Mais si les tests persuadent les gouvernements d'assouplir les règles et de ramener les gens dans les sièges d'avion, il y a des doutes sur le fait qu'un régime de test sur place serait en mesure de faire face à un rebond du nombre de passagers.

«Ce n’est pas un problème pour le moment car les volumes sont très faibles. Mais nous atteindrions un stade où vous ne pourrez tout simplement pas tester tous les passagers de l’aéroport », a déclaré Olivier Jankovec, directeur général du lobby de l’aéroport ACI Europe.

Heathrow a annoncé mardi qu'il lancerait un programme de test avant le voyage, des mois après l'ouverture de son nouveau centre de test chic (et qui est resté vide depuis lors). Les tests de 80 £ ont été mis à la disposition des personnes se rendant à Hong Kong.

Il était également censé être utilisé par des personnes se rendant à Rome, mais un problème de dernière minute a empêché que cela se produise, car il y avait des doutes sur le fait que l'Italie accepterait les tests menés à Heathrow appelés Lamp (amplification isothermique à médiation par boucle). Ces tests sont rapides, prennent environ une heure, mais pas aussi précis que ceux envoyés aux laboratoires.

Heathrow envisage également d'introduire des tests antigéniques, plus largement acceptés par les pays d'arrivée.

Ministre français des transports Jean-Baptiste Djebbari a déclaré la semaine dernière que de tels tests seraient en place dans les aéroports français d'ici la fin du mois et prioritaires pour les voyageurs se rendant dans des pays nécessitant des résultats COVID négatifs.

D'autres aéroports ont déjà mis en place des installations d'essais dédiées. Dans le cas de Bruxelles, la demande du grand public augmente alors que le pays plonge dans une deuxième vague de pandémie.

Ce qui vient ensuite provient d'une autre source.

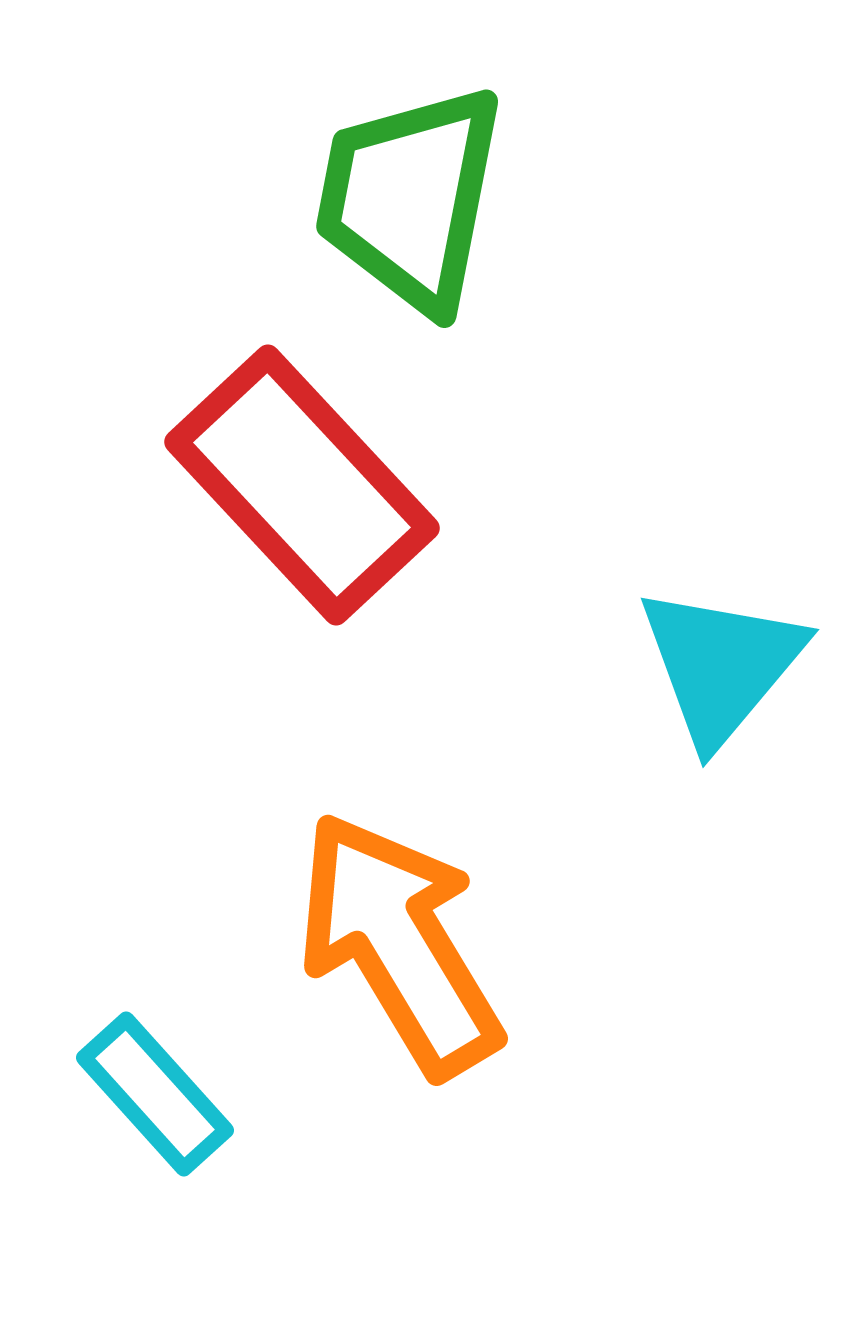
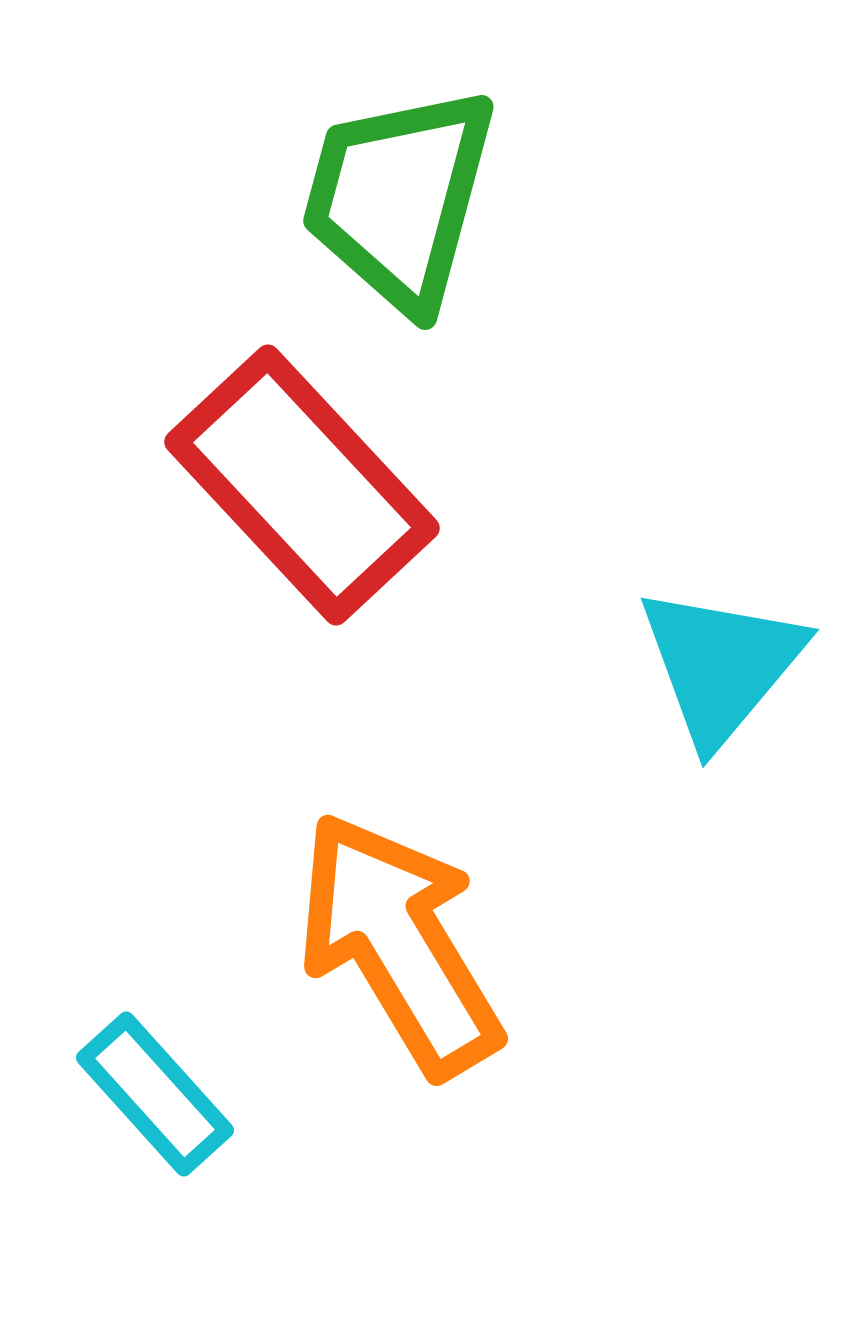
green trapezoid: moved 11 px left; rotated 4 degrees clockwise
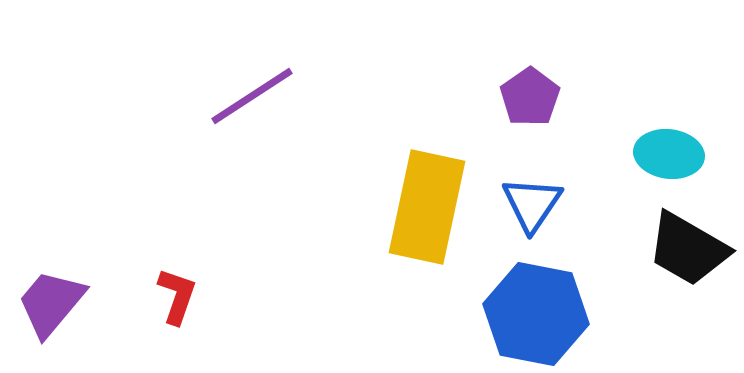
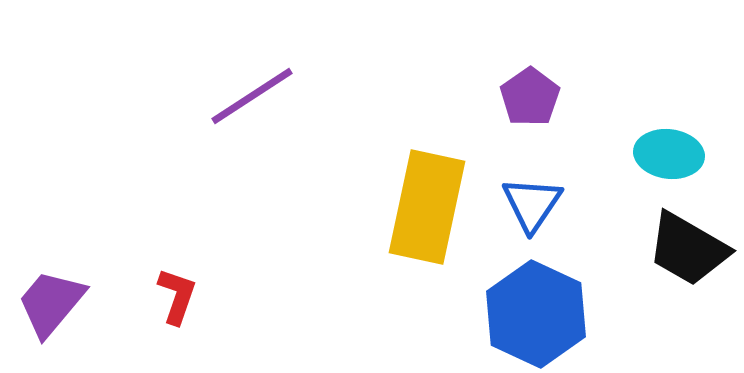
blue hexagon: rotated 14 degrees clockwise
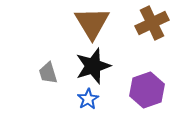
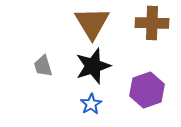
brown cross: rotated 28 degrees clockwise
gray trapezoid: moved 5 px left, 7 px up
blue star: moved 3 px right, 5 px down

Le centre de test de Bruxelles Zaventem est opérationnel depuis le mois dernier et les voyageurs reçoivent généralement un résultat dans les neuf heures, ou optent pour un test rapide s'ils volent vers une zone nécessitant un résultat COVID négatif à l'arrivée.

Au cours de ces quatre semaines, plus de 7 000 passagers ont utilisé le centre. Mais c'est une infime fraction de la charge de passagers attendue si jamais le voyage revient à des niveaux plus normaux; en octobre 2019, l'aéroport a vu passer plus de 2 millions de passagers par ses portes.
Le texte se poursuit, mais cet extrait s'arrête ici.